At the end of your life, you’ll look back and remember the things that nourished and excited your soul.

Nobody looks back at their life and remembers the nights they had plenty of sleep.

On your last day, you’ll ask yourself if you’ve been good to those around you and if you stayed true to yourself and your dreams. However, if you do that every day, you won’t get closer to your goals.

Respect the Opinion of the Elderly

Even though I’ll probably never succeed in explaining it to my grandmother, I’m convinced that respect should never be tied to someone’s age but to their behavior.

Respect needs to be earned. 

I’d chose to respect a 16-year old influencer who’s staying true to herself and built a massive following on social media over respecting a 90-year-old person who spent the majority of her life belittling and mistreating others.

What to do instead:

Respect those who earn it.

Age is just a number and can’t define whether someone’s worth respecting or not. Just because someone is old doesn’t mean they’re good or worth appreciating.

Instead of judging people based on their age, dig deeper and judge them based on who they are, what they do, and how they behave.

Think About the People Who Have It Worse Than You

Just because other people have it worse than you doesn’t mean that you need to think about the imbalance of our world when making your decisions.

Yes, thousands of people don’t have access to food, but you don’t make the situation any better by eating more than you need just because it’s on your plate. This doesn’t mean that you should waste food; on the contrary: Be conscious when you run errands and minimize unnecessary purchases.

Yet, also be aware that your purchases or the food on your plate doesn’t affect global starvation.

What to do instead:

Stop depreciating your own experience and trying to compare yourself to people who have it significantly worse or better in life.

Instead, compare yourself to your previous self. Your only competition in life is you.

Additionally, keep in mind that thinking about those who have it worse than you won’t make the situation any better. In fact, it’s just a waste of time and energy.

If you genuinely want to make a change, think about how you can contribute to fighting the inequality on our planet. I can guarantee that comparing your blessings to other people’s misery doesn’t make it any better.

Let Go of the Past

This one is a bit tricky because it can be helpful advice if applied correctly.

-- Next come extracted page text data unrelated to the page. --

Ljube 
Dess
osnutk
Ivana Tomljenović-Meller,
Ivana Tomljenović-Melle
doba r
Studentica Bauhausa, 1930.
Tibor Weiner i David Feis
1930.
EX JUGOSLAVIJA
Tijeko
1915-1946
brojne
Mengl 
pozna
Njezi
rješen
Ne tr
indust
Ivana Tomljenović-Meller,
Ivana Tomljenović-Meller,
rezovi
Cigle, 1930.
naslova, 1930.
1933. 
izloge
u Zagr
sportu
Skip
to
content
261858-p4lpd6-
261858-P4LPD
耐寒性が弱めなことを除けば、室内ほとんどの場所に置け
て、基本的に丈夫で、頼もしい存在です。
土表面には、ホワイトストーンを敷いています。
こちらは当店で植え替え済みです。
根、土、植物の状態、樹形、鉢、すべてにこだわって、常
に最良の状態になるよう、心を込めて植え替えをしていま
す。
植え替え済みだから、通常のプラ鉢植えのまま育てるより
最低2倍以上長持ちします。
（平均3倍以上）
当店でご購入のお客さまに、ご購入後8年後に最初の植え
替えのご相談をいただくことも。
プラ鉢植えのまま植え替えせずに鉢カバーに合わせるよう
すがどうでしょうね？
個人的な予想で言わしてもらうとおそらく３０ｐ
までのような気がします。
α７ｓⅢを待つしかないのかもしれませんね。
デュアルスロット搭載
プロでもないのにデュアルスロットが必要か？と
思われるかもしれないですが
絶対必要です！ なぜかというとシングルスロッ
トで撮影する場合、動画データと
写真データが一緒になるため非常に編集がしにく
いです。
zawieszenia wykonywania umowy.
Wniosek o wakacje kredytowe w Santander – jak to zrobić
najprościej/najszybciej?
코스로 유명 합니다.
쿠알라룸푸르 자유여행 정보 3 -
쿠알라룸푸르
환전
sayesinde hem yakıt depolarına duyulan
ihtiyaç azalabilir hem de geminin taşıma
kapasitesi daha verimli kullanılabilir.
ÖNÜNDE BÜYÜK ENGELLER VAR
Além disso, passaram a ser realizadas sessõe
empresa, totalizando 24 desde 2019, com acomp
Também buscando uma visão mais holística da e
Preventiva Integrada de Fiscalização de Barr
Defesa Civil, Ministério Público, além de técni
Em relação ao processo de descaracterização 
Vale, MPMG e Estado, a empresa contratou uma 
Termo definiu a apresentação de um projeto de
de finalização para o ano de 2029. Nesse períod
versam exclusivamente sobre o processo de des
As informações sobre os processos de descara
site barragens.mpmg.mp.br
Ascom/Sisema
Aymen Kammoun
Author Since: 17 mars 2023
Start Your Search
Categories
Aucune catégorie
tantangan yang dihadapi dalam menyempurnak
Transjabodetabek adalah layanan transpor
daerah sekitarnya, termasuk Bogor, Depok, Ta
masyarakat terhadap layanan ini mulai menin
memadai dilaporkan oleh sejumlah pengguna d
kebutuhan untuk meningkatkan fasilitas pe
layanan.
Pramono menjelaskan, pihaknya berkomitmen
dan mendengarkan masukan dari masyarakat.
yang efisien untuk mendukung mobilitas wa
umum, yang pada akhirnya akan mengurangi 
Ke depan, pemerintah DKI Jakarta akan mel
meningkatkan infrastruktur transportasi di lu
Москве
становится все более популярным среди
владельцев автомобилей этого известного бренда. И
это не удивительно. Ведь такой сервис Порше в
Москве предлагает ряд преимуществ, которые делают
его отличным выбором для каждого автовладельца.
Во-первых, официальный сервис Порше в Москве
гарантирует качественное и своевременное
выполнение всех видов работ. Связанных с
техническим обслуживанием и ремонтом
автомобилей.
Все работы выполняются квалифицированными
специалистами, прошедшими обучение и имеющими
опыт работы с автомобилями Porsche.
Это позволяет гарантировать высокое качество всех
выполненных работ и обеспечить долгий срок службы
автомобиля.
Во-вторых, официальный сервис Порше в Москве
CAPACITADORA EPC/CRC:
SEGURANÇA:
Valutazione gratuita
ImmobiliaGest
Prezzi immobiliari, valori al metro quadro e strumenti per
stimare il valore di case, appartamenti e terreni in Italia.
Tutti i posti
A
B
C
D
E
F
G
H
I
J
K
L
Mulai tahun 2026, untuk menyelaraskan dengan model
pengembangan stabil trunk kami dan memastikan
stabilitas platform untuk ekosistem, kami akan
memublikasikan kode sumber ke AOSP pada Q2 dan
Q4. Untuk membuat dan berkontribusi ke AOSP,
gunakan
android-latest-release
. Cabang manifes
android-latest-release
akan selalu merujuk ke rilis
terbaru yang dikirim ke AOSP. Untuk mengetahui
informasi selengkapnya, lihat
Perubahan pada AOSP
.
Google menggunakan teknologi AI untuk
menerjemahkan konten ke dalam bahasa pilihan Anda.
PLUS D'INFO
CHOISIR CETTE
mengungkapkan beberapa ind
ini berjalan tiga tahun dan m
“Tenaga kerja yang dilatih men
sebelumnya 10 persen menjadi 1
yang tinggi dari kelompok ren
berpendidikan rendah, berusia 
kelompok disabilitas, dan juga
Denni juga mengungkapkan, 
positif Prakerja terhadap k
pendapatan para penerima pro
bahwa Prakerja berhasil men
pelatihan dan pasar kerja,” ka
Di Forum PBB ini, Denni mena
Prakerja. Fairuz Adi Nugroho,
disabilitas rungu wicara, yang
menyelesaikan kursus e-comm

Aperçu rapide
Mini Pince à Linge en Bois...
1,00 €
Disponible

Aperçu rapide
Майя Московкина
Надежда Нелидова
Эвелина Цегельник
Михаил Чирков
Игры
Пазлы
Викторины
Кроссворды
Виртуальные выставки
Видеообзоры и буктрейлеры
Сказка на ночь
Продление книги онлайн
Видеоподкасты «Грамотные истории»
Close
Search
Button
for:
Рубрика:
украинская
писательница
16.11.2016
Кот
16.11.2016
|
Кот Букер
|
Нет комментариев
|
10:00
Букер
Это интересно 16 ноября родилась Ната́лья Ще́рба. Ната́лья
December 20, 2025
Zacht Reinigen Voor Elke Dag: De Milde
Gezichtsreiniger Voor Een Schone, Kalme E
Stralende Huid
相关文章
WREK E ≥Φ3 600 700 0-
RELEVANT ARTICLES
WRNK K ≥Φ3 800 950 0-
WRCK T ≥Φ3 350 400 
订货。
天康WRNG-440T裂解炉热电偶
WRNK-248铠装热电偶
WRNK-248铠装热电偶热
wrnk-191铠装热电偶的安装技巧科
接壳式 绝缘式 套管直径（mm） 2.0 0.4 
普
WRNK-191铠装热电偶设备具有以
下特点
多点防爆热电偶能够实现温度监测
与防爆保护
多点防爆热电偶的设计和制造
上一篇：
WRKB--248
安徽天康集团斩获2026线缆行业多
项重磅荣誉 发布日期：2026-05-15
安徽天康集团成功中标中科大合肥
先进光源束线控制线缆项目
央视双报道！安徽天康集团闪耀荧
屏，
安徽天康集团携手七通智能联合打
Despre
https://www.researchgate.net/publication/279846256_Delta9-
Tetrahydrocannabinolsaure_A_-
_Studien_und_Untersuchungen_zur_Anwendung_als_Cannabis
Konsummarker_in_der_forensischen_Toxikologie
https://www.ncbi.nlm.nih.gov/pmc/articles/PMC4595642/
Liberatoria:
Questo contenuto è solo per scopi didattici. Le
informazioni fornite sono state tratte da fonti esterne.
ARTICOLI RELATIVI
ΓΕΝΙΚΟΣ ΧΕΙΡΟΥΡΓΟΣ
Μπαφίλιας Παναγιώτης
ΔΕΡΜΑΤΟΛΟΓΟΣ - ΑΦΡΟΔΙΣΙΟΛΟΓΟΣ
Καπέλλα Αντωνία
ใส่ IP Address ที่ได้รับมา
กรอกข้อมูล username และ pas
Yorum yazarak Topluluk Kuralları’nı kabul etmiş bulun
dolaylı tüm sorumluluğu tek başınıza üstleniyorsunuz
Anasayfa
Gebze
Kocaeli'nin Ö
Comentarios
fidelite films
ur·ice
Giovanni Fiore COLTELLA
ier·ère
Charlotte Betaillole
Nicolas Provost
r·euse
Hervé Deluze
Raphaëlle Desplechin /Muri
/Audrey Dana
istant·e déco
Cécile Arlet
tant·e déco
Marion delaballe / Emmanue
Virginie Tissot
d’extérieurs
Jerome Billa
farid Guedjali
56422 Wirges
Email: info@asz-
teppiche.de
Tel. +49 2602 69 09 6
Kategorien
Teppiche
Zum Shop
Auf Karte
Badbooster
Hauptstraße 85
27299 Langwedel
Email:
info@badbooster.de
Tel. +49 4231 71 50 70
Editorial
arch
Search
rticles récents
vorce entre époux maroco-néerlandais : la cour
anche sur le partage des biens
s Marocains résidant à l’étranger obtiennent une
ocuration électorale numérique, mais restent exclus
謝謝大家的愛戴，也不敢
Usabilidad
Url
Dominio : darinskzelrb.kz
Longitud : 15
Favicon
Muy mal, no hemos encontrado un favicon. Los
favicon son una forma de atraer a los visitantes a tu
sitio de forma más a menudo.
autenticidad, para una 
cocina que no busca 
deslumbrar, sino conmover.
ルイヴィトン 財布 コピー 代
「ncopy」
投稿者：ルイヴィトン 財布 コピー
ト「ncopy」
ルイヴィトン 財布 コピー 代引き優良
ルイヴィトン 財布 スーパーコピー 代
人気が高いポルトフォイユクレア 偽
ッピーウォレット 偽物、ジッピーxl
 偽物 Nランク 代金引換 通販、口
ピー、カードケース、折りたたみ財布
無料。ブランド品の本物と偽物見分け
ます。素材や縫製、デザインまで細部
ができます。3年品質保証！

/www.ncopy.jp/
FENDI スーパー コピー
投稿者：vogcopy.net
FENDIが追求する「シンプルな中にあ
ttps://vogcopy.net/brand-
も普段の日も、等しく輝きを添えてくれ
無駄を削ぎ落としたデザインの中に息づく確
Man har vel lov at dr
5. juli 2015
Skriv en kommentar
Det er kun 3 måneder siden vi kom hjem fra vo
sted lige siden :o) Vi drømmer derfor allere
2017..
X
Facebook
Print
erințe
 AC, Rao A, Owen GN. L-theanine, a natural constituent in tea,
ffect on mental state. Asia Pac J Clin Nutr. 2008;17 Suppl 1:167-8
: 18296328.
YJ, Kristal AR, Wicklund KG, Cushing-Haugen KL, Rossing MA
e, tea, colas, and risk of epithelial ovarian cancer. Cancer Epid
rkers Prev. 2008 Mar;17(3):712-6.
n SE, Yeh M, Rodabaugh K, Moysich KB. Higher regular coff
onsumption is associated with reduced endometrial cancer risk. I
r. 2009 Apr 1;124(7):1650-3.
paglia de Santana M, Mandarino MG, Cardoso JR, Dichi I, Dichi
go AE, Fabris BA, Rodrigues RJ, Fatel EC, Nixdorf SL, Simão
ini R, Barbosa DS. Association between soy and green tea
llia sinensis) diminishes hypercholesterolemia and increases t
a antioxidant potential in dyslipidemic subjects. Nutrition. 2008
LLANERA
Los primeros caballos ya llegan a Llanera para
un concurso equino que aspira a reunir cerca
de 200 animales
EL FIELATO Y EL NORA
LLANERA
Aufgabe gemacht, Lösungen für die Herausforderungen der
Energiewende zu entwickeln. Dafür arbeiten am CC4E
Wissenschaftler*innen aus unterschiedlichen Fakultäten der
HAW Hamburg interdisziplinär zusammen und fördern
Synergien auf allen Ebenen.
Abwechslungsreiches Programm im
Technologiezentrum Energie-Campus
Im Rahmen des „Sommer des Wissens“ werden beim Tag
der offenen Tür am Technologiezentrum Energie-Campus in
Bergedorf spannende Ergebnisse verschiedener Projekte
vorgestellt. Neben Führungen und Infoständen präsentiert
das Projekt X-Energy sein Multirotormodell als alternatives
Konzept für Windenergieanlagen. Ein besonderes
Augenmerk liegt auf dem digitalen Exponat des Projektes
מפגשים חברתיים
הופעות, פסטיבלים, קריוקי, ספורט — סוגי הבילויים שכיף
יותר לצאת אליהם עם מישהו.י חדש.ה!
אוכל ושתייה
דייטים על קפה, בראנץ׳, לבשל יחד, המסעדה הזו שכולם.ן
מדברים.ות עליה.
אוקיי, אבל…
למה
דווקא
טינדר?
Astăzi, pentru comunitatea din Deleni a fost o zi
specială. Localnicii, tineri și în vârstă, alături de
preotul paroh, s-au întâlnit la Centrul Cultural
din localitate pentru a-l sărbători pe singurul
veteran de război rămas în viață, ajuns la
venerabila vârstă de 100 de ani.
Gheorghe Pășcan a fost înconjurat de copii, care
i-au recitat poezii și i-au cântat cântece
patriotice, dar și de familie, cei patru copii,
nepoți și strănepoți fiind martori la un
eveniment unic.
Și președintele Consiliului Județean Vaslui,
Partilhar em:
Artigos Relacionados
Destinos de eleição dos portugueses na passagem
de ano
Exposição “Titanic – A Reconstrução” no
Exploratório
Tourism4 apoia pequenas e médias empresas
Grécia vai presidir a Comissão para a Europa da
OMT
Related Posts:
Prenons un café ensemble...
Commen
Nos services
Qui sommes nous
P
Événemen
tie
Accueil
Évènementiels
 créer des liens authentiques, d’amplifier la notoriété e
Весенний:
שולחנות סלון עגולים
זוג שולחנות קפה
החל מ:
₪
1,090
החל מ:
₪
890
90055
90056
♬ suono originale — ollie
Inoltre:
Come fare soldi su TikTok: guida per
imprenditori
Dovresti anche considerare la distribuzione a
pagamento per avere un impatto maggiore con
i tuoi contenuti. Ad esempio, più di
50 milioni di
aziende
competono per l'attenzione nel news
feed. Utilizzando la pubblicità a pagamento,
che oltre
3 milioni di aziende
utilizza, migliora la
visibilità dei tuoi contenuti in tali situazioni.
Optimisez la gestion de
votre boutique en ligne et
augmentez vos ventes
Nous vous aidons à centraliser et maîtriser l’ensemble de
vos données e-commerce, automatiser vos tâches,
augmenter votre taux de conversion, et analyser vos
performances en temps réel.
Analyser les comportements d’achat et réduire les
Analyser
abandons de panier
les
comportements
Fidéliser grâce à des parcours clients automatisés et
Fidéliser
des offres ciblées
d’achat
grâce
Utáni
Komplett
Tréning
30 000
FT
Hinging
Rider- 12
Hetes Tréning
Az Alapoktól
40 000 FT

In most cases, grieving about the past is a sheer waste of time because you can’t change it anyway.

However, this doesn’t mean that you should ignore or even suppress your past. 

What to do instead:

Quite often, our past experiences can be our greatest teachers. Instead of ignoring your past, start making the most out of it.

By reflecting on your past wins and losses, you can ensure that you don’t make certain mistakes for a second time. Additionally, your past experiences can help you find out how you want your future to look like.

So yes, you shouldn’t grieve over the past, but you also shouldn’t ignore it. Instead, you should try to make the most out of everything you learned and experienced in your lifetime.

Everything you ever underwent might help you find your ultimate destination.

Listen to your inner voice and allow your emotions to be present — even if they’re tied to past experiences. Sometimes, looking back might help you to find the answer to your problems.

Final Thoughts

There’s no ultimate user guide to living a great or successful life. Everyone’s different, so is every life and the rules that apply.

Whenever someone’s trying to convince you that their way of living life is the only correct one, be skeptical instead of enthusiastic.

The only truth is that nobody is walking through life wearing your shoes. Thus, no one can tell you what you should ultimately do or avoid. 

It’s up to you to decide which rules you want to follow and which you want to ditch. And you need to make that decision every. single. day.